Section 3: Short Answer (2 points each)

16. Explain why former NSA General Counsel Stewart Baker's statement — "If you have enough metadata, you don't really need content" — is significant for understanding data privacy. Use the MetaPhone study example to support your answer.

Sample Answer

Baker's statement is significant because it challenges the common assumption that metadata is trivial compared to content. Most people think of metadata as mundane technical details (timestamps, file sizes), but Baker — speaking from inside the intelligence community — acknowledges that metadata reveals the patterns, relationships, and behaviors of a person's life. The MetaPhone study at Stanford demonstrated this concretely: from phone metadata alone (no call content), researchers identified a marijuana grower (calls to dispensaries and hydroponics stores), a person with a heart condition who owned a firearm, and a person who was likely pregnant. These inferences were drawn entirely from patterns of who called whom, when, and for how long. This matters for data privacy because metadata is often subject to weaker legal protections than content, yet it can paint an equally intimate — or more intimate — portrait of a person's life. *Key points for full credit:* - Recognizes that metadata can be as revealing as content - References the MetaPhone study with at least one specific example - Notes the governance implication: metadata often receives weaker protection despite its revealing nature

17. The chapter uses the phrase "data is people" (from the opening Cathy O'Neil quote) and later argues that "data systems are social systems" (Section 1.5.3). Explain the connection between these two ideas.

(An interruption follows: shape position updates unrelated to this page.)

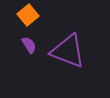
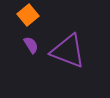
purple semicircle: moved 2 px right
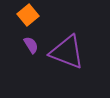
purple triangle: moved 1 px left, 1 px down
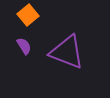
purple semicircle: moved 7 px left, 1 px down
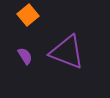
purple semicircle: moved 1 px right, 10 px down
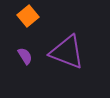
orange square: moved 1 px down
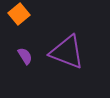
orange square: moved 9 px left, 2 px up
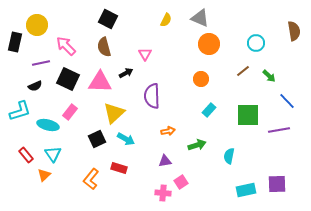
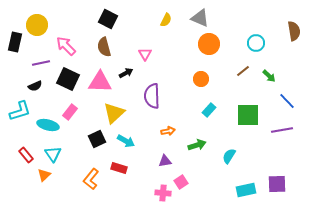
purple line at (279, 130): moved 3 px right
cyan arrow at (126, 139): moved 2 px down
cyan semicircle at (229, 156): rotated 21 degrees clockwise
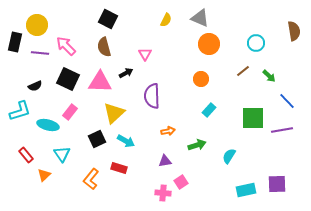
purple line at (41, 63): moved 1 px left, 10 px up; rotated 18 degrees clockwise
green square at (248, 115): moved 5 px right, 3 px down
cyan triangle at (53, 154): moved 9 px right
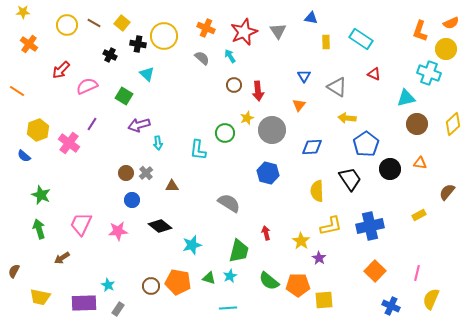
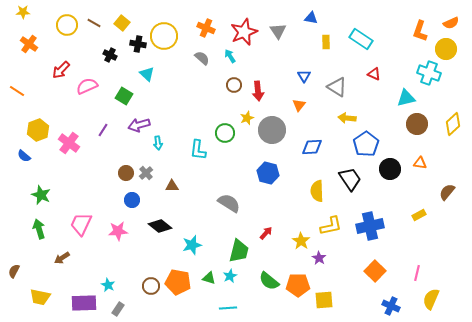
purple line at (92, 124): moved 11 px right, 6 px down
red arrow at (266, 233): rotated 56 degrees clockwise
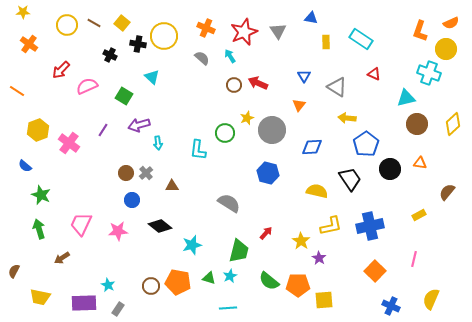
cyan triangle at (147, 74): moved 5 px right, 3 px down
red arrow at (258, 91): moved 8 px up; rotated 120 degrees clockwise
blue semicircle at (24, 156): moved 1 px right, 10 px down
yellow semicircle at (317, 191): rotated 105 degrees clockwise
pink line at (417, 273): moved 3 px left, 14 px up
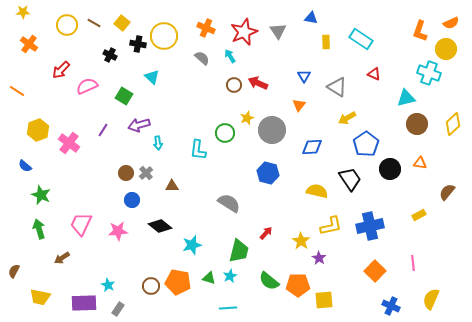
yellow arrow at (347, 118): rotated 36 degrees counterclockwise
pink line at (414, 259): moved 1 px left, 4 px down; rotated 21 degrees counterclockwise
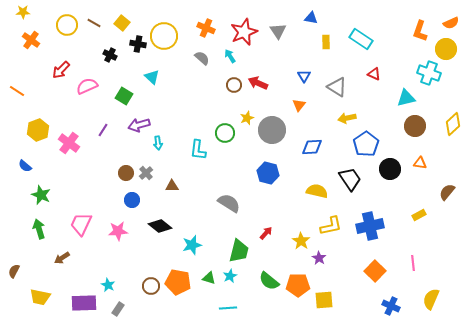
orange cross at (29, 44): moved 2 px right, 4 px up
yellow arrow at (347, 118): rotated 18 degrees clockwise
brown circle at (417, 124): moved 2 px left, 2 px down
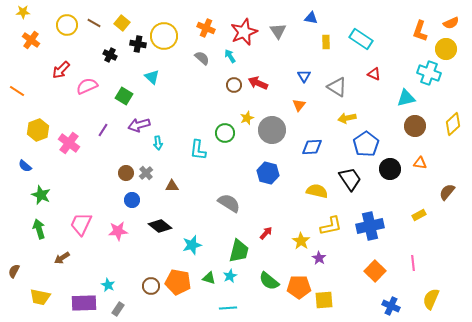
orange pentagon at (298, 285): moved 1 px right, 2 px down
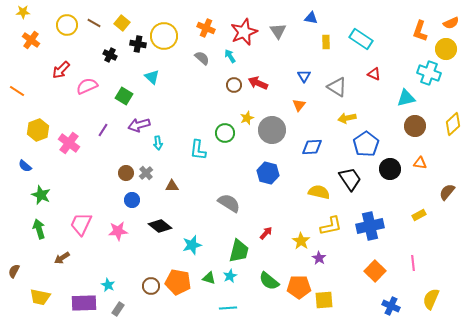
yellow semicircle at (317, 191): moved 2 px right, 1 px down
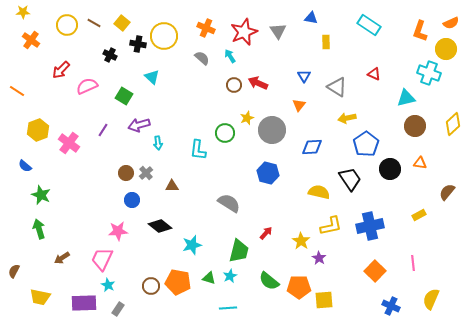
cyan rectangle at (361, 39): moved 8 px right, 14 px up
pink trapezoid at (81, 224): moved 21 px right, 35 px down
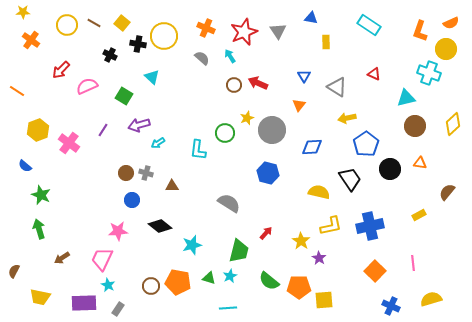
cyan arrow at (158, 143): rotated 64 degrees clockwise
gray cross at (146, 173): rotated 32 degrees counterclockwise
yellow semicircle at (431, 299): rotated 50 degrees clockwise
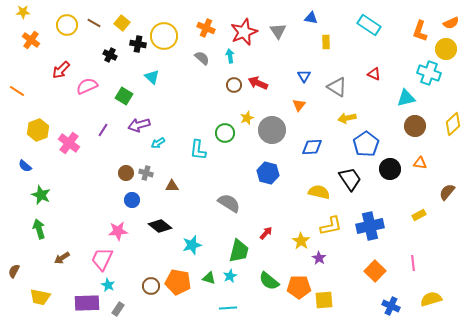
cyan arrow at (230, 56): rotated 24 degrees clockwise
purple rectangle at (84, 303): moved 3 px right
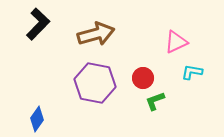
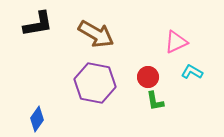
black L-shape: rotated 36 degrees clockwise
brown arrow: rotated 45 degrees clockwise
cyan L-shape: rotated 20 degrees clockwise
red circle: moved 5 px right, 1 px up
green L-shape: rotated 80 degrees counterclockwise
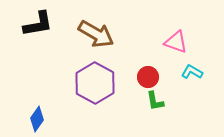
pink triangle: rotated 45 degrees clockwise
purple hexagon: rotated 18 degrees clockwise
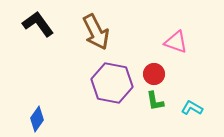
black L-shape: rotated 116 degrees counterclockwise
brown arrow: moved 2 px up; rotated 33 degrees clockwise
cyan L-shape: moved 36 px down
red circle: moved 6 px right, 3 px up
purple hexagon: moved 17 px right; rotated 18 degrees counterclockwise
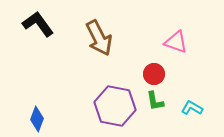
brown arrow: moved 3 px right, 6 px down
purple hexagon: moved 3 px right, 23 px down
blue diamond: rotated 15 degrees counterclockwise
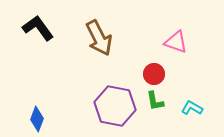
black L-shape: moved 4 px down
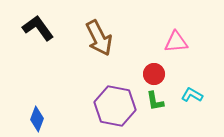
pink triangle: rotated 25 degrees counterclockwise
cyan L-shape: moved 13 px up
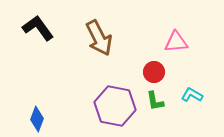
red circle: moved 2 px up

Why does the chapter emphasize them?

Sample Answer

The two ideas are connected because they both push against the misconception that data is neutral, abstract, or purely technical. "Data is people" reminds us that behind every data point is a human being whose life is being represented, reduced, and acted upon. "Data systems are social systems" extends this to the institutional level: the systems that collect, store, analyze, and act on data are designed by people, shaped by existing power structures, and experienced differently by different communities. A loan algorithm that denies credit to residents of historically redlined neighborhoods is not simply "following the data" — it is reproducing racial discrimination through a technical system. The chapter emphasizes these ideas because its central thesis is that data governance is a social and ethical challenge, not merely a technical one. Understanding this prevents us from treating data problems as engineering problems that can be solved without engaging questions of power, justice, and accountability. *Key points for full credit:* - Connects "data is people" (individual level) to "data systems are social systems" (institutional level) - Explains why the neutrality of data is a misconception - Provides at least one example of how data systems reproduce social structures

18. Describe two governance challenges that are specific to unstructured data (as opposed to structured data). Why are these challenges harder to address with existing regulatory frameworks?

Sample Answer

First, unstructured data is difficult to search, audit, and apply rules to. A structured database with fields like "name" and "date of birth" can be systematically scanned for personal data and subjected to access controls, retention schedules, and deletion procedures. Unstructured data — such as a conversation captured by a smart speaker, free-text notes in a medical record, or a photograph — may contain personal information embedded in ways that are not easily searchable or identifiable by automated systems. Second, unstructured data is harder to classify consistently. A single photograph might simultaneously contain biometric data (a person's face), location data (a street sign in the background), and health data (a visible medical device). Applying appropriate protections requires understanding the content in context, which is far more complex than applying rules to labeled database fields. Existing regulatory frameworks were largely designed with structured data in mind — databases with clear fields and categories. They struggle to address the ambiguity and richness of unstructured data, which constitutes 80-90% of all data generated. *Key points for full credit:* - Identifies at least two distinct governance challenges specific to unstructured data - Explains why existing frameworks (designed for structured data) are insufficient - References the 80-90% statistic or the examples from Section 1.3.2

19. Using the Applied Framework from Section 1.7, analyze the following situation in three to four sentences: A grocery store chain introduces a loyalty card program. Customers who use the card receive discounts, and the store tracks every item they purchase, when they shop, and which store location they visit.

Sample Answer

The data collected includes itemized purchase history, transaction timestamps, store locations, and any personal details tied to the loyalty card (name, email, phone number). The grocery chain controls this data, and the stated purpose is to provide personalized discounts and improve inventory management. However, unstated purposes might include selling purchase data to third-party advertisers, health insurers, or data brokers — a customer's purchase of alcohol, tobacco, or pregnancy tests could be shared without their knowledge. The customers benefit from discounts, but they bear the risk of profiling, price discrimination, and data breaches; the company benefits disproportionately from the data's long-term analytical value. Governance mechanisms are likely limited to a privacy policy that few customers read, with no independent oversight of how the data is shared or retained. *Key points for full credit:* - Applies at least four of the six framework questions - Distinguishes between stated and unstated purposes - Identifies an asymmetry in who benefits vs. who bears the risk

Section 4: Applied Scenario (5 points)

20. Read the following scenario and answer all parts.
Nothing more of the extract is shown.